[Transcribed page contents]

════════

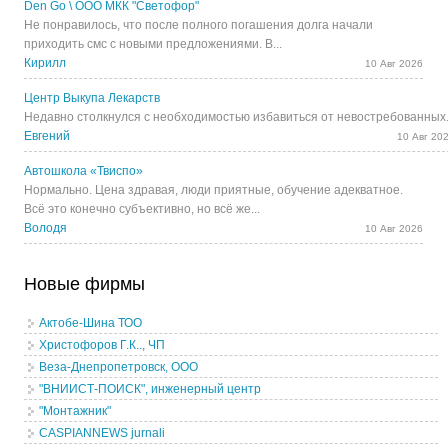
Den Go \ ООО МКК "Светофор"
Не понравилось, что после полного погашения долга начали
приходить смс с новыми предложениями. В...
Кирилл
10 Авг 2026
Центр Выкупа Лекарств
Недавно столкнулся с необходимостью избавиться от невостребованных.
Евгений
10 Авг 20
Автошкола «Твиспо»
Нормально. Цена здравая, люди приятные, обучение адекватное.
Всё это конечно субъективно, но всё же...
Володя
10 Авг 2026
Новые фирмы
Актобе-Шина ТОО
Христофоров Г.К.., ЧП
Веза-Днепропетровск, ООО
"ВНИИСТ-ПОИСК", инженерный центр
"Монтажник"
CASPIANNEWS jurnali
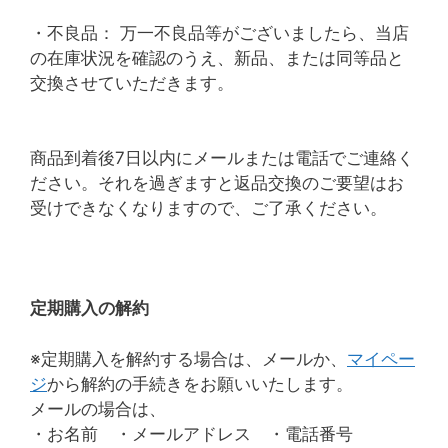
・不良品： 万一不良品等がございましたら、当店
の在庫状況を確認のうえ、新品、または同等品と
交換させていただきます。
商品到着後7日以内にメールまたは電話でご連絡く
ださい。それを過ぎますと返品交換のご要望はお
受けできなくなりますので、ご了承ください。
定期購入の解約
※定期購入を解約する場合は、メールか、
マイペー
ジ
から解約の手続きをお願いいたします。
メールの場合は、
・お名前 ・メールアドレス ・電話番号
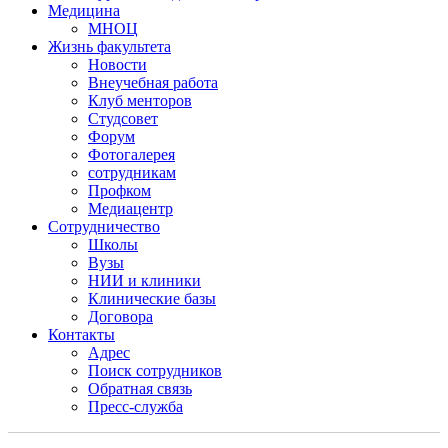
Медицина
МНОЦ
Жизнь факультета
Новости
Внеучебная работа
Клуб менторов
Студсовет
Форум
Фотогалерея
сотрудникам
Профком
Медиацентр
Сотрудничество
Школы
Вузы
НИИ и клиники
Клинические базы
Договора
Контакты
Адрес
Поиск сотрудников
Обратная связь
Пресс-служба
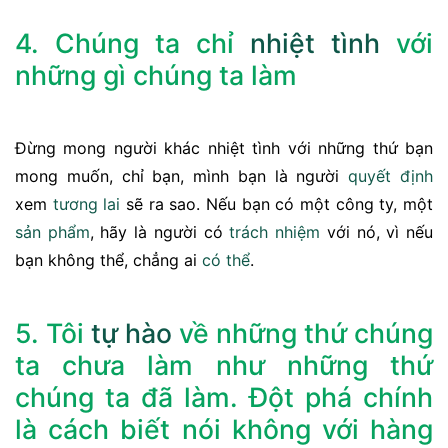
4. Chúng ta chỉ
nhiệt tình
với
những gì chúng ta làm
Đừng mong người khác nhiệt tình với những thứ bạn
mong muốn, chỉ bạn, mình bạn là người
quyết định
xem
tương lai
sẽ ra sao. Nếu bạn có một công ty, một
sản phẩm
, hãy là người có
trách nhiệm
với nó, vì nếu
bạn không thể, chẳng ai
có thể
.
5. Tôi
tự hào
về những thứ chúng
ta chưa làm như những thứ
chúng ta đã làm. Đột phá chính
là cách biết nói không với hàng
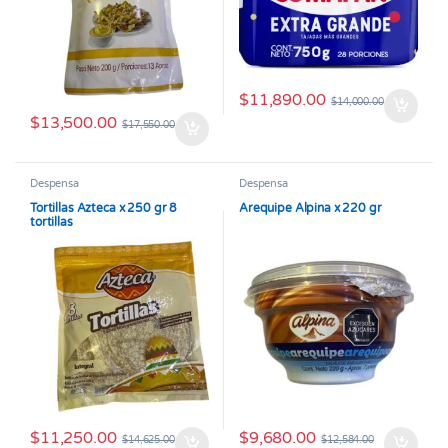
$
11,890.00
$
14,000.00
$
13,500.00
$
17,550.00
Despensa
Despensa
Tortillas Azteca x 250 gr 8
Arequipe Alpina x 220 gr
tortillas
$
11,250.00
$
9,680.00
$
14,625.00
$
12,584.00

════════

### Work task
Every line from the one that contains "là cách biết nói không với hàng" through the end of the records above is to be reproduced exactly; no picture goes in the copy.

### Exercise response
là cách biết nói không với hàng
$
11,890.00
$
14,000.00
$
13,500.00
$
17,550.00
Despensa
Despensa
Tortillas Azteca x 250 gr 8
Arequipe Alpina x 220 gr
tortillas
$
11,250.00
$
9,680.00
$
14,625.00
$
12,584.00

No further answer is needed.